→ EXERCISE DESCRIPTION:
Once the line containing "Bradstreet. Si no" is found in the entries below, reproduce it and every line after it, stopping at and including the line containing "d'altitude, elle figure"; reproduce nothing else, and keep each line exact.

Stored data entries:
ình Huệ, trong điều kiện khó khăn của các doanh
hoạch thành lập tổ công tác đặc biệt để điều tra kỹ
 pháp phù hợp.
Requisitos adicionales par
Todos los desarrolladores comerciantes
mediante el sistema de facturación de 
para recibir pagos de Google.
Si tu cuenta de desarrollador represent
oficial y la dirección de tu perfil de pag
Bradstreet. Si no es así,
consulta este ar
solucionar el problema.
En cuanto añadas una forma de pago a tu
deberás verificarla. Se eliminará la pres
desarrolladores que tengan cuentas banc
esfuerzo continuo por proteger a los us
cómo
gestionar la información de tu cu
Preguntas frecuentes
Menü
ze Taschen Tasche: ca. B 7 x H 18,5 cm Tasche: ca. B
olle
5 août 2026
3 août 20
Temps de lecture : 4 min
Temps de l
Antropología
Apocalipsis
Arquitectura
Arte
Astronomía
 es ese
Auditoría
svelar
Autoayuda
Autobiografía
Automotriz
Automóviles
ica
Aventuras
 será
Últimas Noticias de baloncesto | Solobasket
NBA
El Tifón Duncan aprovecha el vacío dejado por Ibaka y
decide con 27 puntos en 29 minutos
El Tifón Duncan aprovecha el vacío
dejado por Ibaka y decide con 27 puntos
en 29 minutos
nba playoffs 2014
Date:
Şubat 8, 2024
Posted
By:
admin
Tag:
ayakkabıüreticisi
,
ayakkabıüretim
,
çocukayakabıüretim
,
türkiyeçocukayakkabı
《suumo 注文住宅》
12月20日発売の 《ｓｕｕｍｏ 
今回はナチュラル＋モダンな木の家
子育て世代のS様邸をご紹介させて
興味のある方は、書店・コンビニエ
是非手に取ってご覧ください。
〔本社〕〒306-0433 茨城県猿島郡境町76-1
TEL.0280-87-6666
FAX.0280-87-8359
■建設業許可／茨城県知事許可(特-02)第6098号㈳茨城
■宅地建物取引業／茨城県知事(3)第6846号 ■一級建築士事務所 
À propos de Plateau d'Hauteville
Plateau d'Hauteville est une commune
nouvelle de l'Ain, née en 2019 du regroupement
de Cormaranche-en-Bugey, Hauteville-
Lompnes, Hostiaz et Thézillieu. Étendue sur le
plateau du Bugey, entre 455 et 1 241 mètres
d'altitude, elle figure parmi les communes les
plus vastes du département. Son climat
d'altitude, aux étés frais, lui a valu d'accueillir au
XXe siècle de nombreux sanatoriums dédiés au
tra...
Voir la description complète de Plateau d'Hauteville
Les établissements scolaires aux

→ EXERCISE SOLUTION:
Bradstreet. Si no es así,
consulta este ar
solucionar el problema.
En cuanto añadas una forma de pago a tu
deberás verificarla. Se eliminará la pres
desarrolladores que tengan cuentas banc
esfuerzo continuo por proteger a los us
cómo
gestionar la información de tu cu
Preguntas frecuentes
Menü
ze Taschen Tasche: ca. B 7 x H 18,5 cm Tasche: ca. B
olle
5 août 2026
3 août 20
Temps de lecture : 4 min
Temps de l
Antropología
Apocalipsis
Arquitectura
Arte
Astronomía
 es ese
Auditoría
svelar
Autoayuda
Autobiografía
Automotriz
Automóviles
ica
Aventuras
 será
Últimas Noticias de baloncesto | Solobasket
NBA
El Tifón Duncan aprovecha el vacío dejado por Ibaka y
decide con 27 puntos en 29 minutos
El Tifón Duncan aprovecha el vacío
dejado por Ibaka y decide con 27 puntos
en 29 minutos
nba playoffs 2014
Date:
Şubat 8, 2024
Posted
By:
admin
Tag:
ayakkabıüreticisi
,
ayakkabıüretim
,
çocukayakabıüretim
,
türkiyeçocukayakkabı
《suumo 注文住宅》
12月20日発売の 《ｓｕｕｍｏ 
今回はナチュラル＋モダンな木の家
子育て世代のS様邸をご紹介させて
興味のある方は、書店・コンビニエ
是非手に取ってご覧ください。
〔本社〕〒306-0433 茨城県猿島郡境町76-1
TEL.0280-87-6666
FAX.0280-87-8359
■建設業許可／茨城県知事許可(特-02)第6098号㈳茨城
■宅地建物取引業／茨城県知事(3)第6846号 ■一級建築士事務所 
À propos de Plateau d'Hauteville
Plateau d'Hauteville est une commune
nouvelle de l'Ain, née en 2019 du regroupement
de Cormaranche-en-Bugey, Hauteville-
Lompnes, Hostiaz et Thézillieu. Étendue sur le
plateau du Bugey, entre 455 et 1 241 mètres
d'altitude, elle figure parmi les communes les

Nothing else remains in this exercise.